The following operations on a puzzle pattern are possible.

• Identity operation - do nothing at all.
• Rotate 180 degrees
• Rotate 90 degrees
• Reflect across c5
• Reflect across r5
• Reflect along diagonal from r1c1 to r9c9
• Reflect along diagonal from r1c9 to r9c1
• Swapping towers
• Swapping floors
• Swapping columns in a tower
• Swapping rows in a floor.

#### Sudoku Puzzle Symmetry Groups

Now the operations above are not independent. For example you can't have four-fold rotational symmetry without having two-fold rotational symmetry.

## Conjectures

### Unknown

Conjectures are easy to make, and very difficult to prove. Regardless of how many times the conjecture works, one counter-example would prove the conjecture false.

#### 17 Clue Conjecture

The 17 Clue Conjecture states that 17 clues is the fewest necessary for any minimal puzzle.

#### 39 Clue Conjecture

The 17 Clue Conjecture states that 39 clues is the maximum that any minimal puzzle can have.

### Proved false

#### Singles Backdoor Conjecture

The Singles Backdoor Conjecture claims that the maximum minimal singles backdoor size is 2. Equivalently each 9x9 Sudoku has a backdoor of size at most 2 that when solved renders the puzzle solvable by singles only.

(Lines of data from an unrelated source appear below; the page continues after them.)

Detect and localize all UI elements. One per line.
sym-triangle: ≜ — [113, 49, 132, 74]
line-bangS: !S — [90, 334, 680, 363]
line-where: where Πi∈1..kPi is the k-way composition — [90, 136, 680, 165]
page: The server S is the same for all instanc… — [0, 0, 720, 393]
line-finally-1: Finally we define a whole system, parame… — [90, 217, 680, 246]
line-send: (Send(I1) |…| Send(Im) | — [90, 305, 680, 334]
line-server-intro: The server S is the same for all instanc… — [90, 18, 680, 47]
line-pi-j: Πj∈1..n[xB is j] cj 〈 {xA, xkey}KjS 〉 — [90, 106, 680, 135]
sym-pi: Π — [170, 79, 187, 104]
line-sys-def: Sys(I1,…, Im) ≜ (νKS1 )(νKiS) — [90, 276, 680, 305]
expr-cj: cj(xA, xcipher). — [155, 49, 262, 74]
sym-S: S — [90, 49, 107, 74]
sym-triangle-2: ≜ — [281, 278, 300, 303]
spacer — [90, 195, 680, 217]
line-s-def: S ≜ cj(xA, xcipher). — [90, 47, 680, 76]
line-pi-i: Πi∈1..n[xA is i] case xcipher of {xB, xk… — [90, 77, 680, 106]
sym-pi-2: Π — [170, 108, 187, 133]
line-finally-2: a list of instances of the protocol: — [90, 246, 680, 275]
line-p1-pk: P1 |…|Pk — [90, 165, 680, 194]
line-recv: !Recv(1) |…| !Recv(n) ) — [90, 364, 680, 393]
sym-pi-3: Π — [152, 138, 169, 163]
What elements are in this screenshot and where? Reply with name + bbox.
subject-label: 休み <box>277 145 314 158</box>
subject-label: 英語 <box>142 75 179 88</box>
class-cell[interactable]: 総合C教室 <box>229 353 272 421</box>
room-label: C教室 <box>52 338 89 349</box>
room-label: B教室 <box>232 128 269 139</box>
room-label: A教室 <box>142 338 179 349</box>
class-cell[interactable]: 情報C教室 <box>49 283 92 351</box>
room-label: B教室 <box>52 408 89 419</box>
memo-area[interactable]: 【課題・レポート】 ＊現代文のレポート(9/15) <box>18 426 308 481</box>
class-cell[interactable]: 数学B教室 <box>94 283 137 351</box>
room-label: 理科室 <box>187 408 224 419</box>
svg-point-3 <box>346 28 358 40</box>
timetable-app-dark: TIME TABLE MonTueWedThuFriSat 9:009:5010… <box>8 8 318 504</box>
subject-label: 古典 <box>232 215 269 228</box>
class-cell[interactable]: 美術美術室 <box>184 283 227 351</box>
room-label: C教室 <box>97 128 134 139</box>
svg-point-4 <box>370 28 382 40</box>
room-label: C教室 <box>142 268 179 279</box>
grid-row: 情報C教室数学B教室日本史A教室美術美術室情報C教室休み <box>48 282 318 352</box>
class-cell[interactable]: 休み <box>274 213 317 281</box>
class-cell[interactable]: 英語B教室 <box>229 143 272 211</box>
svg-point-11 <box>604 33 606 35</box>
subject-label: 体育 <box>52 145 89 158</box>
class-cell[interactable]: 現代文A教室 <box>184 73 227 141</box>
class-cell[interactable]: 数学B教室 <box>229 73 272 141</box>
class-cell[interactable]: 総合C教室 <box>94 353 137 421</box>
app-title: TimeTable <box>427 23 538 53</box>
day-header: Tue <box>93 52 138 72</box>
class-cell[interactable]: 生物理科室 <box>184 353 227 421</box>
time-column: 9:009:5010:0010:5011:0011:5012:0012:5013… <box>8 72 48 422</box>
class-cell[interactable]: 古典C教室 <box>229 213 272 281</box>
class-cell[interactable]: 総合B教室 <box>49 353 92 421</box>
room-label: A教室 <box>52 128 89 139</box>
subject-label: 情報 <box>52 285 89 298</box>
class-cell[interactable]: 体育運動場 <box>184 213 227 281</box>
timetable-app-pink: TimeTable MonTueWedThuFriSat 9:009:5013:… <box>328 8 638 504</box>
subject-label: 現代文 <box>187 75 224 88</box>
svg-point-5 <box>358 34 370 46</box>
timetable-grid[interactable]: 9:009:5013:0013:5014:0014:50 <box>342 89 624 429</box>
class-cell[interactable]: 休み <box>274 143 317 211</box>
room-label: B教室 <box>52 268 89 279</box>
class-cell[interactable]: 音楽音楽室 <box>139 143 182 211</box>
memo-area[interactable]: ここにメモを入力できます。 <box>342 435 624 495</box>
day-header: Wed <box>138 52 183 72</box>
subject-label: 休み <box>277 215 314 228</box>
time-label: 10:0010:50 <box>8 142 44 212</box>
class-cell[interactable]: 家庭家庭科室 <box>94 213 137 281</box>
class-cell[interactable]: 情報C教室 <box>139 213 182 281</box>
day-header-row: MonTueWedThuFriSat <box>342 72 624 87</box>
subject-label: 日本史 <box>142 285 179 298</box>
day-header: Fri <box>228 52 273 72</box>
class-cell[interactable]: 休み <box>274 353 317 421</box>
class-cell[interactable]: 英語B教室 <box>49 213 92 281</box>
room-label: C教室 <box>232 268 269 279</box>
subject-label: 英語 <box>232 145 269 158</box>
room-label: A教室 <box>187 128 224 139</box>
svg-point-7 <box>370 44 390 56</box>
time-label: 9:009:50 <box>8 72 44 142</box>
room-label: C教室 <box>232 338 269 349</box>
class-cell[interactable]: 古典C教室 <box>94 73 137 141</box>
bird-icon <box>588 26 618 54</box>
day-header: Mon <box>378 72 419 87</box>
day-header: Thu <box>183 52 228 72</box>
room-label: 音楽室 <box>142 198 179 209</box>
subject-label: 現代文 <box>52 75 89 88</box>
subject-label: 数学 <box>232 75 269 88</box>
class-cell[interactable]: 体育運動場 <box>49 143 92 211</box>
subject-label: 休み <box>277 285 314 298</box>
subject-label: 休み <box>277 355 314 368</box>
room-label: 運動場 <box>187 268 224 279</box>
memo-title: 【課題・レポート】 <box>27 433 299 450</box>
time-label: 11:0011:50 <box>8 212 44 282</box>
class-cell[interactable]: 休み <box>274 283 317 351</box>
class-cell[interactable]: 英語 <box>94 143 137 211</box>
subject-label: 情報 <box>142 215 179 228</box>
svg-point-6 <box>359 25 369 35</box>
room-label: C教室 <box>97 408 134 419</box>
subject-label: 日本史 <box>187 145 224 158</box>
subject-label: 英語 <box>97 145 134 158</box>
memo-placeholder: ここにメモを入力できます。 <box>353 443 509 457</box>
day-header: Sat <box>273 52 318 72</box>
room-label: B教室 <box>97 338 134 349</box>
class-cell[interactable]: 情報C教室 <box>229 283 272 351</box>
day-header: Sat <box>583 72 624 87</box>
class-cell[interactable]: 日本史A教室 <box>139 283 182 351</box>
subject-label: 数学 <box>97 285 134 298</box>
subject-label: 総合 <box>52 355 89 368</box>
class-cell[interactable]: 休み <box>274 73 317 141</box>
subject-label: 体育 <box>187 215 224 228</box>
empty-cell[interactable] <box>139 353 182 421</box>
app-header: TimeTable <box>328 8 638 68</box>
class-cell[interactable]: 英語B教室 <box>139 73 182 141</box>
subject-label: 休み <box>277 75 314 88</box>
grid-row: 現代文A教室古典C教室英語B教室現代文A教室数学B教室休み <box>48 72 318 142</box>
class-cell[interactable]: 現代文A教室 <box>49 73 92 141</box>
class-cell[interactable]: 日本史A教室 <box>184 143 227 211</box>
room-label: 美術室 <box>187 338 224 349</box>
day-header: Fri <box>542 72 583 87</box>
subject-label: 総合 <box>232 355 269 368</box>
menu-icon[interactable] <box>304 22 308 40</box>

#### Adding clues can't make a puzzle more difficult

The following puzzle proves this conjecture wrong.

```8 . . | 2 . 5 | . . 1
. . . | 1 . 3 | . . .
. . 3 | . 7 . | 8 . .
------+-------+------
6 3 . | . . . | . 7 5
. . 8 | . . . | 2 . .
9 1 . | . . . | . 4 8
------+-------+------
. . 5 | . 9 . | 1 . .
. . . | 7 . 6 | . . .
3 . . | 5 . 2 | . . 9   S.E. 4.5
```

But adding a clue, the 9 at cell r3c6, raises the score of the puzzle!

```8 . . | 2 . 5 | . . 1
. . . | 1 . 3 | . . .
. . 3 | . 7 9 | 8 . .
------+-------+------
6 3 . | . . . | . 7 5
. . 8 | . . . | 2 . .
9 1 . | . . . | . 4 8
------+-------+------
. . 5 | . 9 . | 1 . .
. . . | 7 . 6 | . . .
3 . . | 5 . 2 | . . 9   S.E. 7.2
```

Of course this assumes that SE rates the difficulty of puzzles properly.